» EXERCISE DETAILS:
Pictures are to be left out; every line from the one that holds "όπως κι εμείς" to the end of the data is to be retyped exactly.
==*==
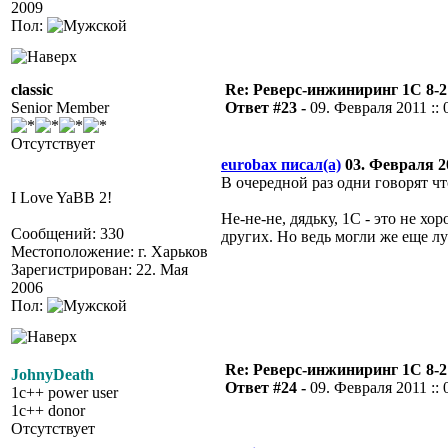
2009
Пол:
classic
Re: Реверс-инжиниринг 1С 8-2
Senior Member
Ответ #23 -
09. Февраля 2011 :: 
Отсутствует
eurobax писал(а)
03. Февраля 20
В очередной раз одни говорят что
I Love YaBB 2!
Не-не-не, дядьку, 1С - это не хо
Сообщений: 330
других. Но ведь могли же еще л
Местоположение: г. Харьков
Зарегистрирован: 22. Мая
2006
Пол:
Re: Реверс-инжиниринг 1С 8-2
JohnyDeath
Ответ #24 -
09. Февраля 2011 :: 
1c++ power user
1c++ donor
Отсутствует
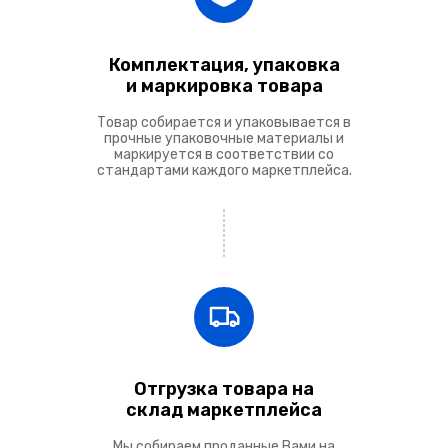
Комплектация, упаковка
и маркировка товара
Товар собирается и упаковывается в
прочные упаковочные материалы и
маркируется в соответствии со
стандартами каждого маркетплейса.
Отгрузка товара на
склад маркетплейса
Мы собираем проданные Вами на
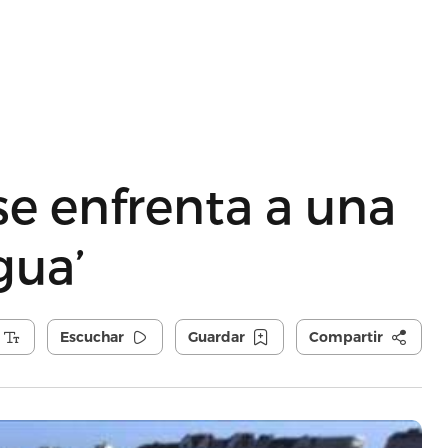
se enfrenta a una
gua’
Escuchar
Guardar
Compartir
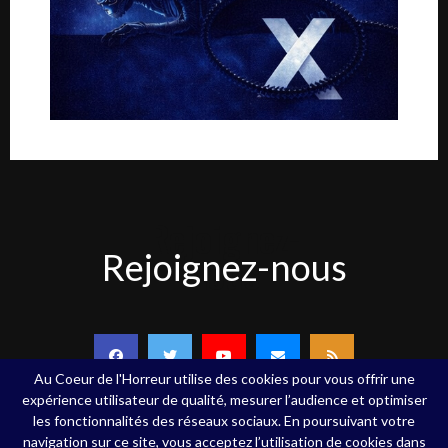
Rejoignez-
Rejoignez-nous
nous
Au Coeur de l'Horreur utilise des cookies pour vous offrir une
expérience utilisateur de qualité, mesurer l’audience et optimiser
les fonctionnalités des réseaux sociaux. En poursuivant votre
navigation sur ce site, vous acceptez l’utilisation de cookies dans
Copyright ©Au Coeur de l'Horreur - 2020 - Tous droits réservés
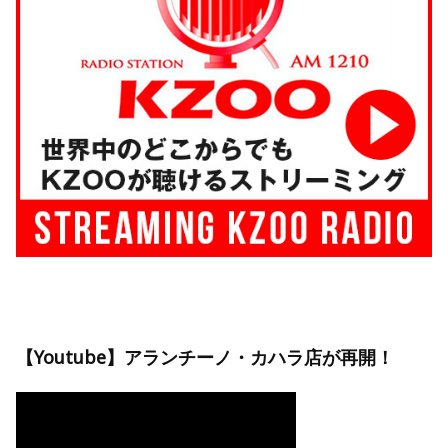
【Youtube】アランチーノ・カハラ店が再開！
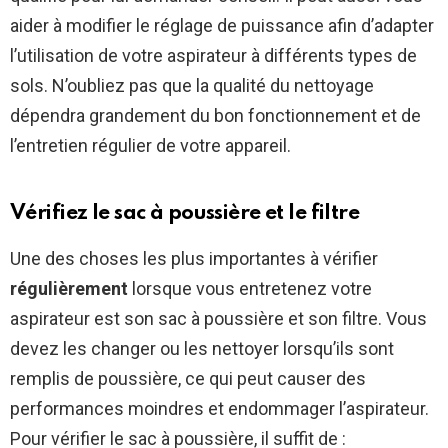
aider à modifier le réglage de puissance afin d’adapter
l’utilisation de votre aspirateur à différents types de
sols. N’oubliez pas que la qualité du nettoyage
dépendra grandement du bon fonctionnement et de
l’entretien régulier de votre appareil.
Vérifiez le sac à poussière et le filtre
Une des choses les plus importantes à vérifier
régulièrement
lorsque vous entretenez votre
aspirateur est son sac à poussière et son filtre. Vous
devez les changer ou les nettoyer lorsqu’ils sont
remplis de poussière, ce qui peut causer des
performances moindres et endommager l’aspirateur.
Pour vérifier le sac à poussière, il suffit de :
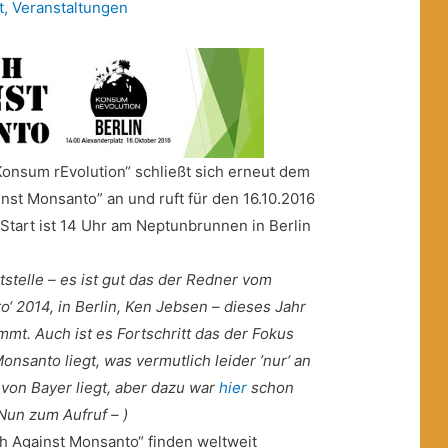
t
,
Veranstaltungen
 „Konsum rEvolution“ schließt sich erneut dem
nst Monsanto” an und ruft für den 16.10.2016
 Start ist 14 Uhr am Neptunbrunnen in Berlin
stelle – es ist gut das der Redner vom
‘ 2014, in Berlin, Ken Jebsen – dieses Jahr
mt. Auch ist es Fortschritt das der Fokus
onsanto liegt, was vermutlich leider ’nur‘ an
von Bayer liegt, aber dazu war
hier
schon
Nun zum Aufruf – )
h Against Monsanto“ finden weltweit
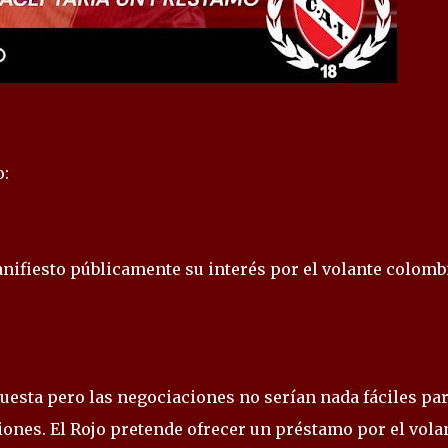
o:
anifiesto públicamente su interés por el volante colom
esta pero las negociaciones no serían nada fáciles pa
iones. El Rojo pretende ofrecer un préstamo por el vola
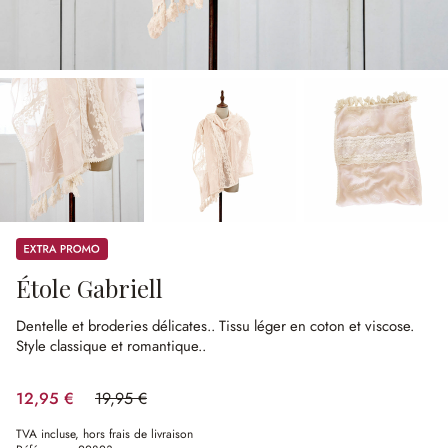
Promos
Étole Gabriell
Dentelle et broderies délicates..
Tissu léger en coton et viscose.
Style classique et romantique..
12,95 €
19,95 €
(35.09%spared)
TVA incluse, hors frais de livraison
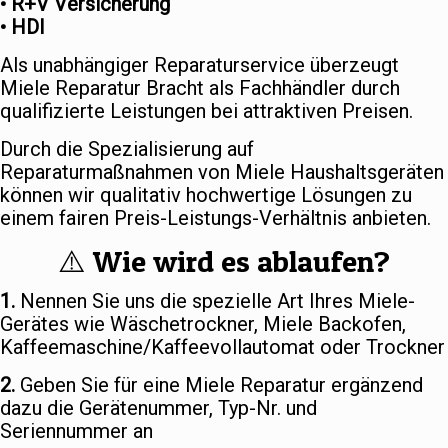
• R+V Versicherung
• HDI
Als unabhängiger Reparaturservice überzeugt
Miele Reparatur Bracht als Fachhändler durch
qualifizierte Leistungen bei attraktiven Preisen.
Durch die Spezialisierung auf
Reparaturmaßnahmen von Miele Haushaltsgeräten
können wir qualitativ hochwertige Lösungen zu
einem fairen Preis-Leistungs-Verhältnis anbieten.
⚠️ Wie wird es ablaufen?
1.
Nennen Sie uns die spezielle Art Ihres Miele-
Gerätes wie Wäschetrockner, Miele Backofen,
Kaffeemaschine/Kaffeevollautomat oder Trockner
2.
Geben Sie für eine Miele Reparatur ergänzend
dazu die Gerätenummer, Typ-Nr. und
Seriennummer an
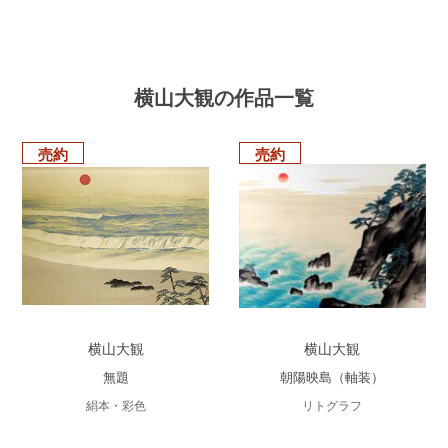
横山大観の作品一覧
売約
売約
横山大観
横山大観
無題
朝陽映島（軸装）
絹本・彩色
リトグラフ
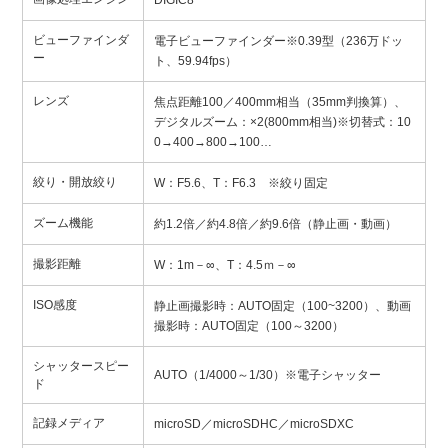
DIGIC8
ビューファインダ
電子ビューファインダー※0.39型（236万ドッ
ー
ト、59.94fps）
レンズ
焦点距離100／400mm相当（35mm判換算）、
デジタルズーム：×2(800mm相当)※切替式：10
0→400→800→100…
絞り・開放絞り
W：F5.6、T：F6.3 ※絞り固定
ズーム機能
約1.2倍／約4.8倍／約9.6倍（静止画・動画）
撮影距離
W：1m－∞、T：4.5ｍ－∞
ISO感度
静止画撮影時：AUTO固定（100~3200）、動画
撮影時：AUTO固定（100～3200）
シャッタースピー
AUTO（1/4000～1/30）※電子シャッター
ド
記録メディア
microSD／microSDHC／microSDXC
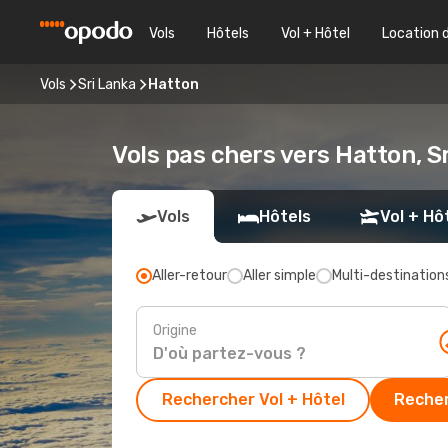
Vols
Hôtels
Vol + Hôtel
Location 
Vols
Sri Lanka
Hatton
Vols pas chers vers Hatton, 
Vols
Hôtels
Vol + Hô
Aller-retour
Aller simple
Multi-destination
Origine
Rechercher Vol + Hôtel
Recher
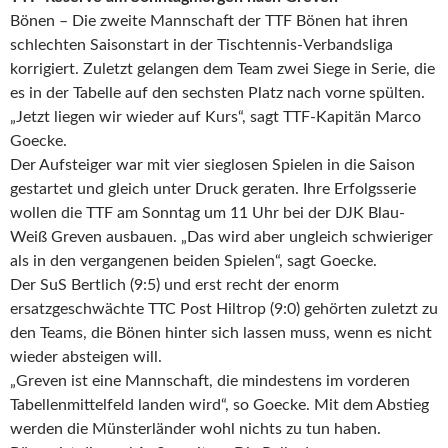
Bönen – Die zweite Mannschaft der TTF Bönen hat ihren
schlechten Saisonstart in der Tischtennis-Verbandsliga
korrigiert. Zuletzt gelangen dem Team zwei Siege in Serie, die
es in der Tabelle auf den sechsten Platz nach vorne spülten.
„Jetzt liegen wir wieder auf Kurs“, sagt TTF-Kapitän Marco
Goecke.
Der Aufsteiger war mit vier sieglosen Spielen in die Saison
gestartet und gleich unter Druck geraten. Ihre Erfolgsserie
wollen die TTF am Sonntag um 11 Uhr bei der DJK Blau-
Weiß Greven ausbauen. „Das wird aber ungleich schwieriger
als in den vergangenen beiden Spielen“, sagt Goecke.
Der SuS Bertlich (9:5) und erst recht der enorm
ersatzgeschwächte TTC Post Hiltrop (9:0) gehörten zuletzt zu
den Teams, die Bönen hinter sich lassen muss, wenn es nicht
wieder absteigen will.
„Greven ist eine Mannschaft, die mindestens im vorderen
Tabellenmittelfeld landen wird“, so Goecke. Mit dem Abstieg
werden die Münsterländer wohl nichts zu tun haben.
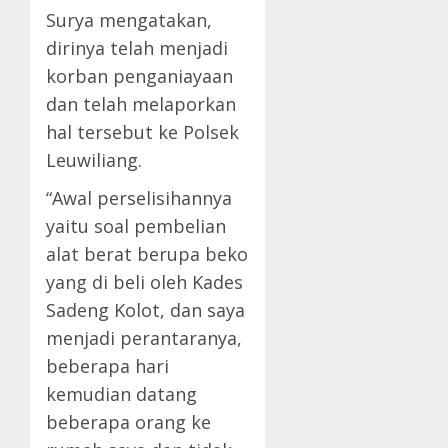
Surya mengatakan,
dirinya telah menjadi
korban penganiayaan
dan telah melaporkan
hal tersebut ke Polsek
Leuwiliang.
“Awal perselisihannya
yaitu soal pembelian
alat berat berupa beko
yang di beli oleh Kades
Sadeng Kolot, dan saya
menjadi perantaranya,
beberapa hari
kemudian datang
beberapa orang ke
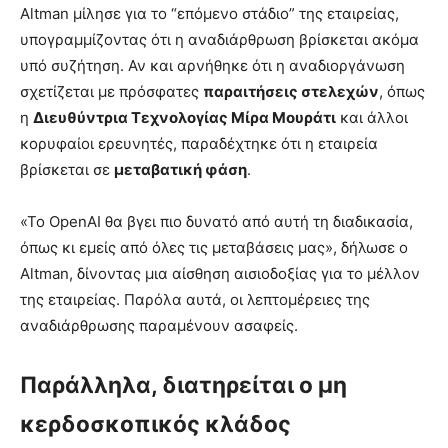
Altman μίλησε για το “επόμενο στάδιο” της εταιρείας,
υπογραμμίζοντας ότι η αναδιάρθρωση βρίσκεται ακόμα
υπό συζήτηση. Αν και αρνήθηκε ότι η αναδιοργάνωση
σχετίζεται με πρόσφατες
παραιτήσεις στελεχών
, όπως
η
Διευθύντρια Τεχνολογίας Μίρα Μουράτι
και άλλοι
κορυφαίοι ερευνητές, παραδέχτηκε ότι η εταιρεία
βρίσκεται σε
μεταβατική φάση
.
«Το OpenAI θα βγει πιο δυνατό από αυτή τη διαδικασία,
όπως κι εμείς από όλες τις μεταβάσεις μας», δήλωσε ο
Altman, δίνοντας μια αίσθηση αισιοδοξίας για το μέλλον
της εταιρείας. Παρόλα αυτά, οι λεπτομέρειες της
αναδιάρθρωσης παραμένουν ασαφείς.
Παράλληλα, διατηρείται ο μη
κερδοσκοπικός κλάδος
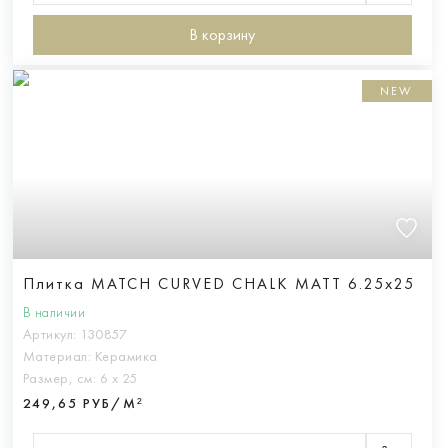
В корзину
NEW
Плитка MATCH CURVED CHALK MATT 6.25x25
В наличии
Артикул:
130857
Материал:
Керамика
Размер, см:
6 х 25
249,65 РУБ/М²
==*==
» ANSWER BOX:
όπως κι εμείς από όλες τις μεταβάσεις μας», δήλωσε ο
Altman, δίνοντας μια αίσθηση αισιοδοξίας για το μέλλον
της εταιρείας. Παρόλα αυτά, οι λεπτομέρειες της
αναδιάρθρωσης παραμένουν ασαφείς.
Παράλληλα, διατηρείται ο μη
κερδοσκοπικός κλάδος
В корзину
NEW
Плитка MATCH CURVED CHALK MATT 6.25x25
В наличии
Артикул:
130857
Материал:
Керамика
Размер, см:
6 х 25
249,65 РУБ/М²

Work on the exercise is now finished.